Record set:
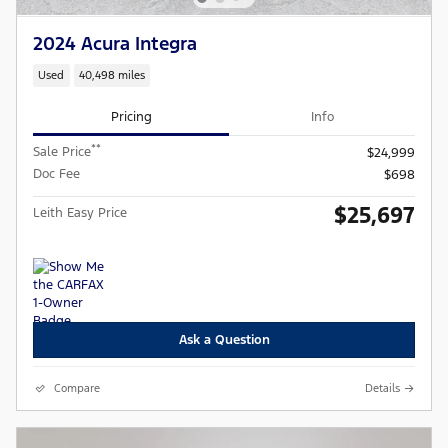
2024 Acura Integra
Used
40,498 miles
Pricing
Info
**
Sale Price
$24,999
Doc Fee
$698
$25,697
Leith Easy Price
Ask a Question
Compare
Details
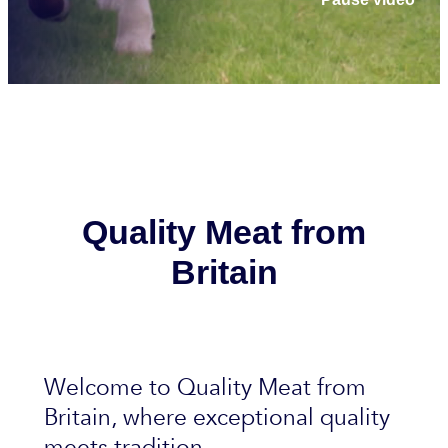
Quality Meat from
Britain
Welcome to Quality Meat from
Britain, where exceptional quality
meets tradition.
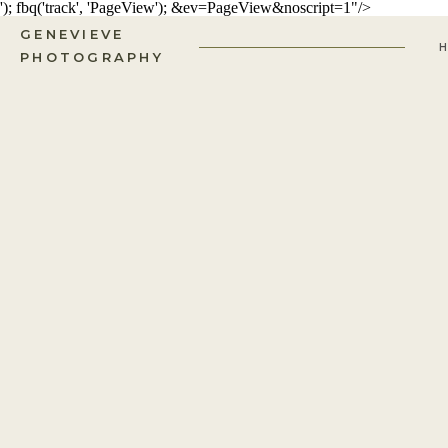
'); fbq('track', 'PageView');
&ev=PageView&noscript=1"/>
GENEVIEVE
PHOTOGRAPHY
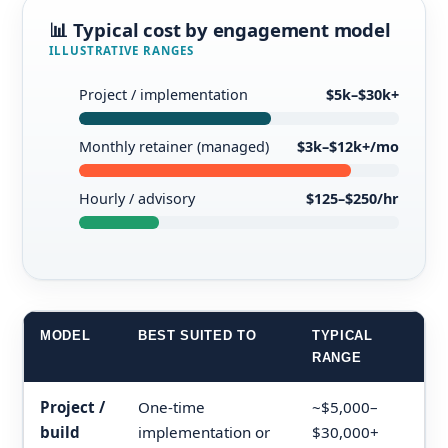
📊 Typical cost by engagement model
ILLUSTRATIVE RANGES
Project / implementation
$5k–$30k+
Monthly retainer (managed)
$3k–$12k+/mo
Hourly / advisory
$125–$250/hr
MODEL
BEST SUITED TO
TYPICAL
RANGE
Project /
One-time
~$5,000–
build
implementation or
$30,000+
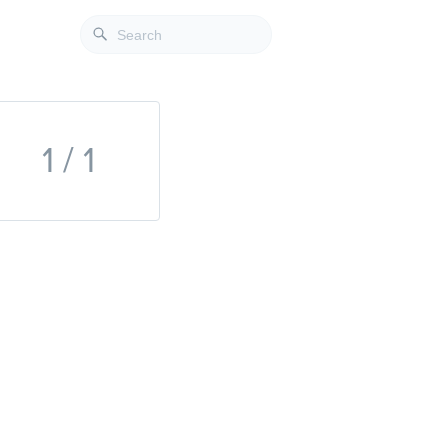
1 / 1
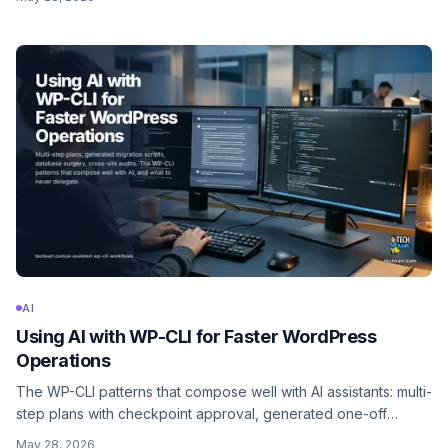
screenshots, and get back working ACF registration plus
template partials. Here is the realistic workflow.
AI
Using AI with WP-CLI for Faster WordPress
Operations
The WP-CLI patterns that compose well with AI assistants: multi-
step plans with checkpoint approval, generated one-off
scripts, database surgery, content migrations at scale, and
May 28, 2026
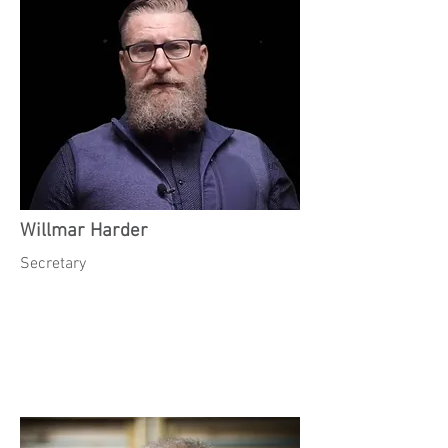
Willmar Harder
Secretary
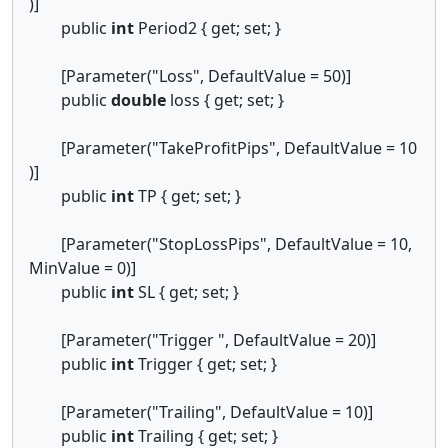
)]
public
int
Period2 { get; set; }
[Parameter("Loss", DefaultValue = 50)]
public
double
loss { get; set; }
[Parameter("TakeProfitPips", DefaultValue = 10
)]
public
int
TP { get; set; }
[Parameter("StopLossPips", DefaultValue = 10,
MinValue = 0)]
public
int
SL { get; set; }
[Parameter("Trigger ", DefaultValue = 20)]
public
int
Trigger { get; set; }
[Parameter("Trailing", DefaultValue = 10)]
public
int
Trailing { get; set; }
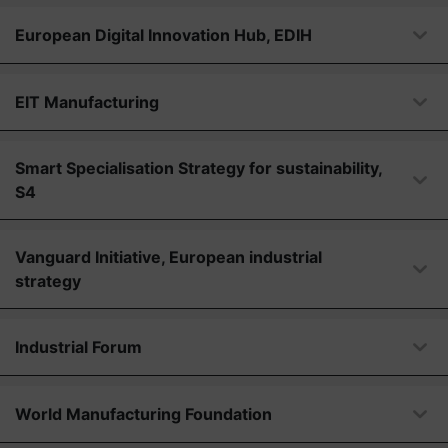
European Digital Innovation Hub, EDIH
EIT Manufacturing
Smart Specialisation Strategy for sustainability,
S4
Vanguard Initiative, European industrial
strategy
Industrial Forum
World Manufacturing Foundation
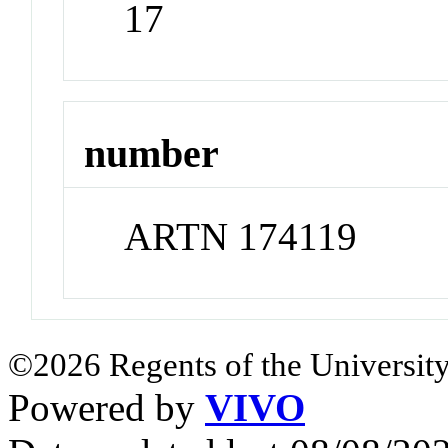
17
number
ARTN 174119
©2026 Regents of the University
Powered by
VIVO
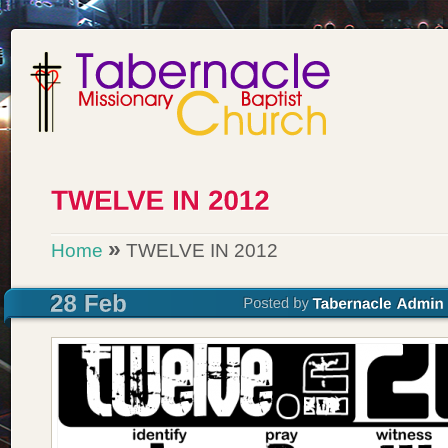
»
Home
TWELVE IN 2012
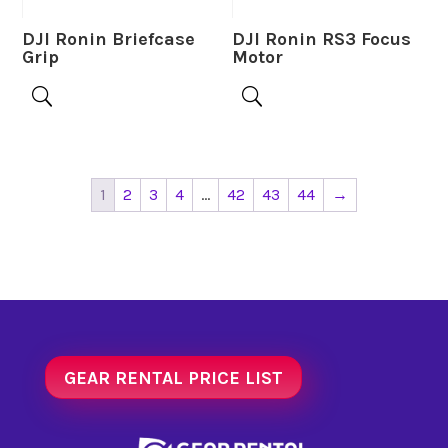
DJI Ronin Briefcase
DJI Ronin RS3 Focus
Grip
Motor
1
2
3
4
…
42
43
44
→
GEAR RENTAL PRICE LIST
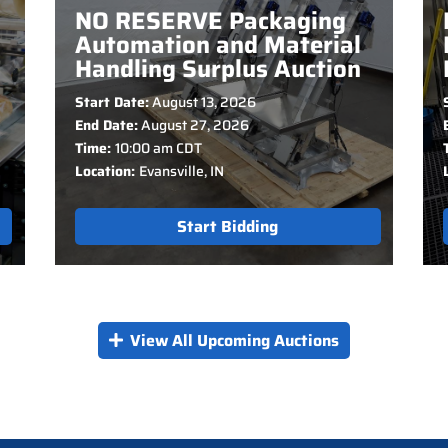
NO RESERVE Packaging
Automation and Material
Handling Surplus Auction
Start Date:
August 13, 2026
End Date:
August 27, 2026
Time:
10:00 am CDT
Location:
Evansville, IN
Start Bidding
View All Upcoming Auctions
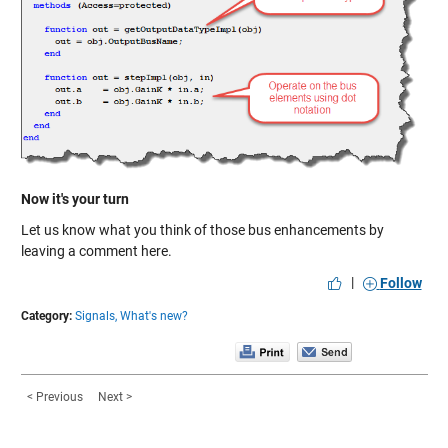
Now it's your turn
Let us know what you think of those bus enhancements by
leaving a comment here.
|
Follow
Category:
Signals,
What's new?
< Previous
Next >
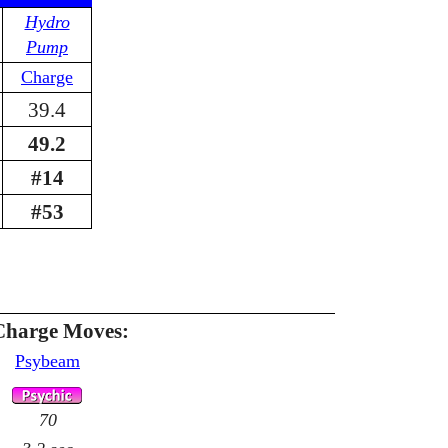
Hydro
Pump
Charge
39.4
49.2
#14
#53
Charge Moves:
Psybeam
70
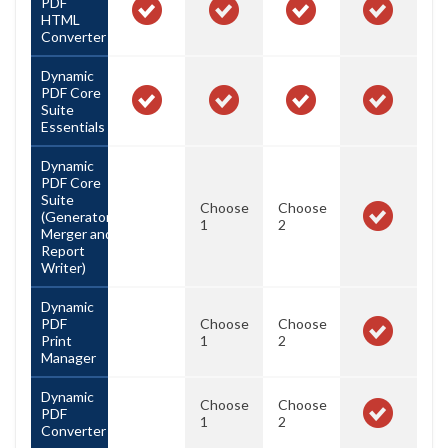
PDF
HTML
Converter
Dynamic
PDF Core
Suite
Essentials
Dynamic
PDF Core
Suite
Choose
Choose
(Generator,
1
2
Merger and
Report
Writer)
Dynamic
PDF
Choose
Choose
Print
1
2
Manager
Dynamic
Choose
Choose
PDF
1
2
Converter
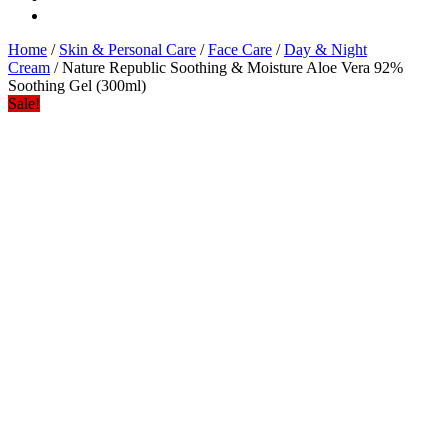
Home
/
Skin & Personal Care
/
Face Care
/
Day & Night
Cream
/ Nature Republic Soothing & Moisture Aloe Vera 92%
Soothing Gel (300ml)
Sale!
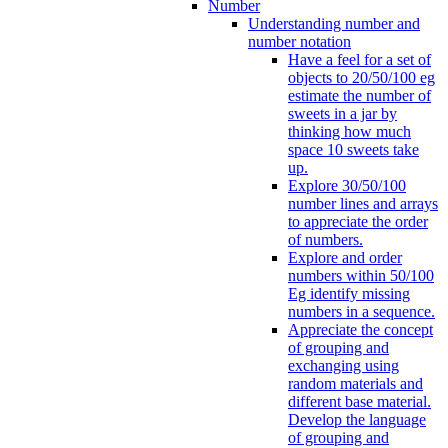
Number
Understanding number and
number notation
Have a feel for a set of
objects to 20/50/100 eg
estimate the number of
sweets in a jar by
thinking how much
space 10 sweets take
up.
Explore 30/50/100
number lines and arrays
to appreciate the order
of numbers.
Explore and order
numbers within 50/100
Eg identify missing
numbers in a sequence.
Appreciate the concept
of grouping and
exchanging using
random materials and
different base material.
Develop the language
of grouping and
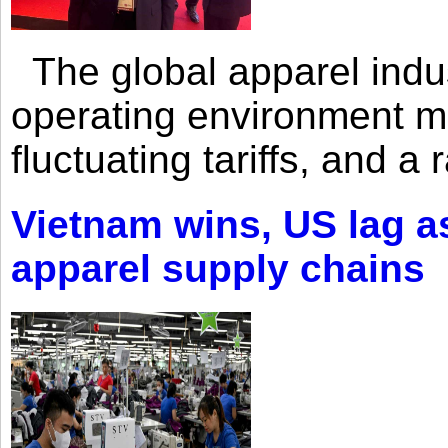
The global apparel indust
operating environment mar
fluctuating tariffs, and a 
Vietnam wins, US lag as
apparel supply chains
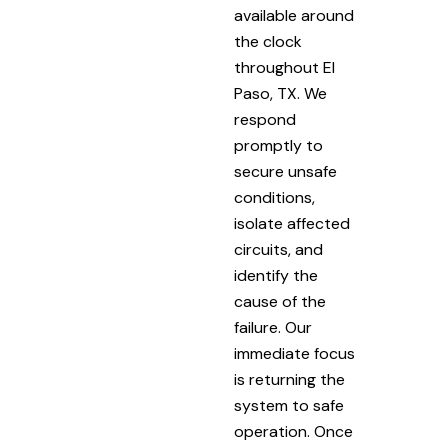
available around
the clock
throughout El
Paso, TX. We
respond
promptly to
secure unsafe
conditions,
isolate affected
circuits, and
identify the
cause of the
failure. Our
immediate focus
is returning the
system to safe
operation. Once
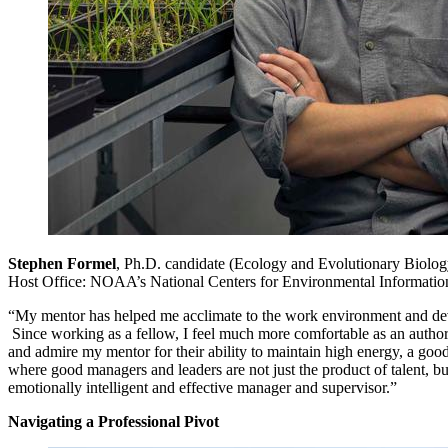
Stephen Formel
, Ph.D. candidate (Ecology and Evolutionary Biolog
Host Office: NOAA’s National Centers for Environmental Informatio
“My mentor has helped me acclimate to the work environment and deve
Since working as a fellow, I feel much more comfortable as an authority 
and admire my mentor for their ability to maintain high energy, a good
where good managers and leaders are not just the product of talent, 
emotionally intelligent and effective manager and supervisor.”
Navigating a Professional Pivot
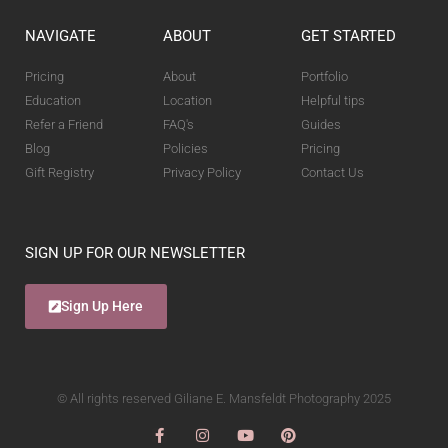
NAVIGATE
ABOUT
GET STARTED
Pricing
About
Portfolio
Education
Location
Helpful tips
Refer a Friend
FAQ's
Guides
Blog
Policies
Pricing
Gift Registry
Privacy Policy
Contact Us
SIGN UP FOR OUR NEWSLETTER
Sign Up Here
© All rights reserved Giliane E. Mansfeldt Photography 2025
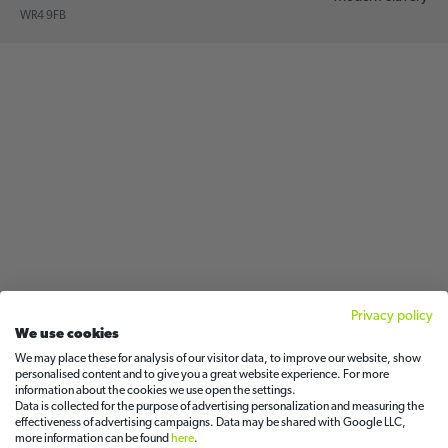
WR4 9FB
Privacy policy
We use cookies
We may place these for analysis of our visitor data, to improve our website, show
personalised content and to give you a great website experience. For more
information about the cookies we use open the settings.
Data is collected for the purpose of advertising personalization and measuring the
effectiveness of advertising campaigns. Data may be shared with Google LLC,
more information can be found
here
.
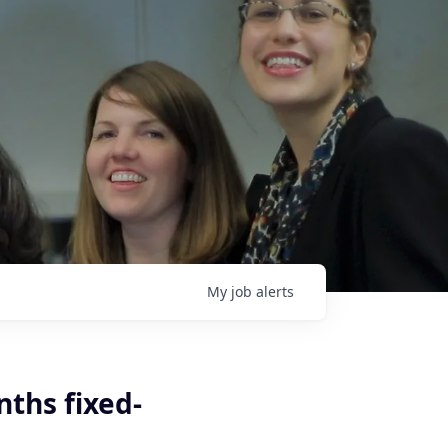
My
job
alerts
nths fixed-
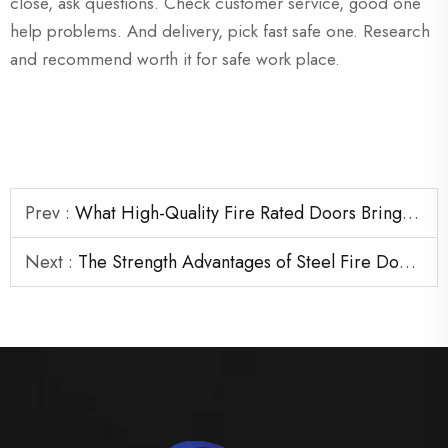
close, ask questions. Check customer service, good one
help problems. And delivery, pick fast safe one. Research
and recommend worth it for safe work place.
Prev :
What High-Quality Fire Rated Doors Bring to Large Construction Projects
Next :
The Strength Advantages of Steel Fire Door Frames in Heavy-Duty Areas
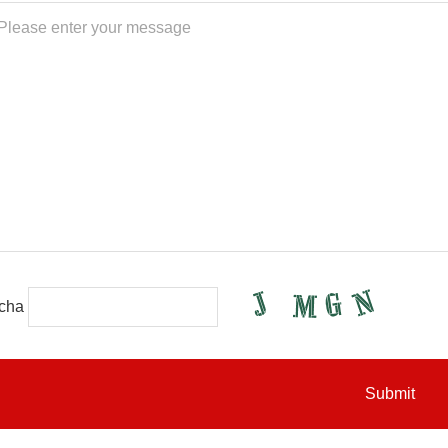
cha
Submit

Goal of the exercise: Which of the lines in the material carry the string "Britain"? Pull them out.

Solution to this exercise:
Britain
Britain, where exceptional quality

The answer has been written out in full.